Please write out exactly the lines that begin at the line containing "1994年生まれ、奈良県出身。 同志社大" and run to the end of the records.
== Records provided
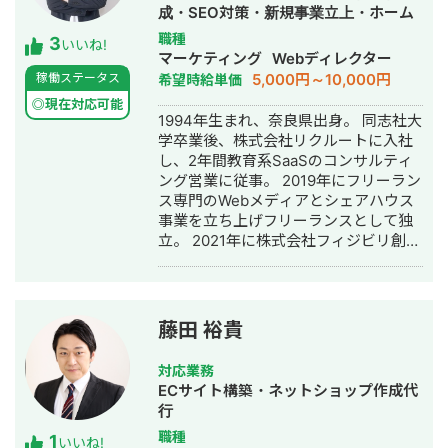
してお力になれれば嬉しいです。
成・SEO対策・新規事業立上・ホーム
ページ制作・作成・リスティング広告
職種
3
いいね!
運用代行
マーケティング
Webディレクター
5,000円～10,000円
稼働ステータス
希望時給単価
◎現在対応可能
1994年生まれ、奈良県出身。 同志社大
学卒業後、株式会社リクルートに入社
し、2年間教育系SaaSのコンサルティ
ング営業に従事。 2019年にフリーラン
ス専門のWebメディアとシェアハウス
事業を立ち上げフリーランスとして独
立。 2021年に株式会社フィジビリ創業
し、人材・教育・金融領域でSEOメデ
ィアを計4サイト運営。 「A8メディア
オブザイヤー2021・2022年」金融・資
格・勉強・仕事部門1位を獲得。累計
藤田 裕貴
2,000万PV・5,000名以上のITフリーラ
ンスの独立を支援。 2024年にフリー
対応業務
ランス専門シェアハウス「ノマド家」
ECサイト構築・ネットショップ作成代
を事業譲渡。
行
職種
1
いいね!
====
Problem solution ▸
1994年生まれ、奈良県出身。 同志社大
学卒業後、株式会社リクルートに入社
し、2年間教育系SaaSのコンサルティ
ング営業に従事。 2019年にフリーラン
ス専門のWebメディアとシェアハウス
事業を立ち上げフリーランスとして独
立。 2021年に株式会社フィジビリ創業
し、人材・教育・金融領域でSEOメデ
ィアを計4サイト運営。 「A8メディア
オブザイヤー2021・2022年」金融・資
格・勉強・仕事部門1位を獲得。累計
藤田 裕貴
2,000万PV・5,000名以上のITフリーラ
ンスの独立を支援。 2024年にフリー
対応業務
ランス専門シェアハウス「ノマド家」
ECサイト構築・ネットショップ作成代
を事業譲渡。
行
職種
1
いいね!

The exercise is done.